:: ASSIGNMENT ::
Without skipping anything, transcribe the listing that follows.

:: SOURCE DATA ::
..............................

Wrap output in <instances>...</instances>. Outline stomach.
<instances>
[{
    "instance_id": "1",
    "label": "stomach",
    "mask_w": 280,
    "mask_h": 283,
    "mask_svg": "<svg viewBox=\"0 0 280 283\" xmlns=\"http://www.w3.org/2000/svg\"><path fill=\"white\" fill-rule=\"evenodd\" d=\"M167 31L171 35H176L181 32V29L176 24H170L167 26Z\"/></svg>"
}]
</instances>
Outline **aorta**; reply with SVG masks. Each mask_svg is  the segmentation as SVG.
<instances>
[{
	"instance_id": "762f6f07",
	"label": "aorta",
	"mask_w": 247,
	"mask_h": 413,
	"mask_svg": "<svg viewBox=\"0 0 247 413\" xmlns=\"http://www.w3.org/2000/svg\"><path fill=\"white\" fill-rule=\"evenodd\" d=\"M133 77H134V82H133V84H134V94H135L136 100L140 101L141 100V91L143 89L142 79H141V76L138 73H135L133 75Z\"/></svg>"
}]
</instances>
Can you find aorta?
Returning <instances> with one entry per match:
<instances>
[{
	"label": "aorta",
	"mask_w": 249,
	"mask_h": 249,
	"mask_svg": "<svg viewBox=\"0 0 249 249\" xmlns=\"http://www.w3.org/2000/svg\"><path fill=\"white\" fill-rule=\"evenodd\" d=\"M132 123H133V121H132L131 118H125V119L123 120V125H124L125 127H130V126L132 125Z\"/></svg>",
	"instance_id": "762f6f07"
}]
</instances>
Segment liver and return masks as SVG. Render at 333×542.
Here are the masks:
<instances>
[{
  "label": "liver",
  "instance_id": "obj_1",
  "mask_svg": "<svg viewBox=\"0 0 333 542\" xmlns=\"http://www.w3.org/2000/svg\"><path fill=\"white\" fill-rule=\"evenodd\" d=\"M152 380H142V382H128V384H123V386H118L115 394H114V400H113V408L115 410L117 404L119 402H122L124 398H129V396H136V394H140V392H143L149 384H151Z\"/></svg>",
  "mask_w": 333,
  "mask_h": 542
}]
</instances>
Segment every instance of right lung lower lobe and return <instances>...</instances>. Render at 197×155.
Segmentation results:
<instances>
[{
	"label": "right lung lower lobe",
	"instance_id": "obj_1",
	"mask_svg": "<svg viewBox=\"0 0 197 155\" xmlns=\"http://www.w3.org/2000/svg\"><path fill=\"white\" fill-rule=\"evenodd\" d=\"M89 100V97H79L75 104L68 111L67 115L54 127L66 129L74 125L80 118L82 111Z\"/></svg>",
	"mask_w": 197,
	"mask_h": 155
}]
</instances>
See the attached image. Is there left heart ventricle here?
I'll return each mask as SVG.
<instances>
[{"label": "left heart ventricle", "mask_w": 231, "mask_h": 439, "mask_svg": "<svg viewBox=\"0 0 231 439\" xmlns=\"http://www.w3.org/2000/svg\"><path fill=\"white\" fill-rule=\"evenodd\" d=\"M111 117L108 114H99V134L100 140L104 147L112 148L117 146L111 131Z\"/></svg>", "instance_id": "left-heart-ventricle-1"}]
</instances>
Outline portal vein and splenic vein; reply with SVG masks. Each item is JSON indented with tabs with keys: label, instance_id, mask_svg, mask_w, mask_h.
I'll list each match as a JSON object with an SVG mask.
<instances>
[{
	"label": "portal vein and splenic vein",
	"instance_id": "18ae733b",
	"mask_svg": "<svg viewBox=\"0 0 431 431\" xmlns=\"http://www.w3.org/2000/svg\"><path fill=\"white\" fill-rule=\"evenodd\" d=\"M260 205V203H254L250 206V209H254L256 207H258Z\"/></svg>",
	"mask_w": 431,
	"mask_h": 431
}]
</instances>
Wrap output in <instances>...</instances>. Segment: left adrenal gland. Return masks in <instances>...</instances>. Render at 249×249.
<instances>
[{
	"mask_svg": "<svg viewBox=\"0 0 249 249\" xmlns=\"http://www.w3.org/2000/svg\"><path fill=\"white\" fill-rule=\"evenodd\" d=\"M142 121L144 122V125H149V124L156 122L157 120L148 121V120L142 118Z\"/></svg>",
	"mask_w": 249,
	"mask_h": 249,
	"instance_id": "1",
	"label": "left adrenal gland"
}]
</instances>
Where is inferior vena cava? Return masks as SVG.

..............................

:: SOLUTION TO THE EXERCISE ::
Wrap output in <instances>...</instances>. Outline stomach.
<instances>
[{
    "instance_id": "1",
    "label": "stomach",
    "mask_w": 280,
    "mask_h": 283,
    "mask_svg": "<svg viewBox=\"0 0 280 283\" xmlns=\"http://www.w3.org/2000/svg\"><path fill=\"white\" fill-rule=\"evenodd\" d=\"M167 31L171 35H176L181 32V29L176 24H170L167 26Z\"/></svg>"
}]
</instances>
Outline **aorta**; reply with SVG masks. Each mask_svg is  the segmentation as SVG.
<instances>
[{
	"instance_id": "762f6f07",
	"label": "aorta",
	"mask_w": 247,
	"mask_h": 413,
	"mask_svg": "<svg viewBox=\"0 0 247 413\" xmlns=\"http://www.w3.org/2000/svg\"><path fill=\"white\" fill-rule=\"evenodd\" d=\"M133 77H134V82H133V84H134V94H135L136 100L140 101L141 100V91L143 89L142 79H141V76L138 73H135L133 75Z\"/></svg>"
}]
</instances>
Can you find aorta?
Returning <instances> with one entry per match:
<instances>
[{
	"label": "aorta",
	"mask_w": 249,
	"mask_h": 249,
	"mask_svg": "<svg viewBox=\"0 0 249 249\" xmlns=\"http://www.w3.org/2000/svg\"><path fill=\"white\" fill-rule=\"evenodd\" d=\"M132 123H133V121H132L131 118H125V119L123 120V125H124L125 127H130V126L132 125Z\"/></svg>",
	"instance_id": "762f6f07"
}]
</instances>
Segment liver and return masks as SVG. Render at 333×542.
Here are the masks:
<instances>
[{
  "label": "liver",
  "instance_id": "obj_1",
  "mask_svg": "<svg viewBox=\"0 0 333 542\" xmlns=\"http://www.w3.org/2000/svg\"><path fill=\"white\" fill-rule=\"evenodd\" d=\"M152 380H142V382H128V384H123V386H118L115 394H114V400H113V408L115 410L117 404L119 402H122L124 398H129V396H136V394H140V392H143L149 384H151Z\"/></svg>",
  "mask_w": 333,
  "mask_h": 542
}]
</instances>
Segment every instance of right lung lower lobe and return <instances>...</instances>. Render at 197×155.
Segmentation results:
<instances>
[{
	"label": "right lung lower lobe",
	"instance_id": "obj_1",
	"mask_svg": "<svg viewBox=\"0 0 197 155\" xmlns=\"http://www.w3.org/2000/svg\"><path fill=\"white\" fill-rule=\"evenodd\" d=\"M89 100V97H79L75 104L68 111L67 115L54 127L66 129L74 125L80 118L82 111Z\"/></svg>",
	"mask_w": 197,
	"mask_h": 155
}]
</instances>
See the attached image. Is there left heart ventricle here?
I'll return each mask as SVG.
<instances>
[{"label": "left heart ventricle", "mask_w": 231, "mask_h": 439, "mask_svg": "<svg viewBox=\"0 0 231 439\" xmlns=\"http://www.w3.org/2000/svg\"><path fill=\"white\" fill-rule=\"evenodd\" d=\"M111 117L108 114H99V134L100 140L104 147L112 148L117 146L111 131Z\"/></svg>", "instance_id": "left-heart-ventricle-1"}]
</instances>
Outline portal vein and splenic vein; reply with SVG masks. Each item is JSON indented with tabs with keys: label, instance_id, mask_svg, mask_w, mask_h.
I'll list each match as a JSON object with an SVG mask.
<instances>
[{
	"label": "portal vein and splenic vein",
	"instance_id": "18ae733b",
	"mask_svg": "<svg viewBox=\"0 0 431 431\" xmlns=\"http://www.w3.org/2000/svg\"><path fill=\"white\" fill-rule=\"evenodd\" d=\"M260 205V203H254L250 206V209H254L256 207H258Z\"/></svg>",
	"mask_w": 431,
	"mask_h": 431
}]
</instances>
Wrap output in <instances>...</instances>. Segment: left adrenal gland. Return masks in <instances>...</instances>. Render at 249×249.
<instances>
[{
	"mask_svg": "<svg viewBox=\"0 0 249 249\" xmlns=\"http://www.w3.org/2000/svg\"><path fill=\"white\" fill-rule=\"evenodd\" d=\"M142 121L144 122V125H149V124L156 122L157 120L148 121V120L142 118Z\"/></svg>",
	"mask_w": 249,
	"mask_h": 249,
	"instance_id": "1",
	"label": "left adrenal gland"
}]
</instances>
Where is inferior vena cava? Return masks as SVG.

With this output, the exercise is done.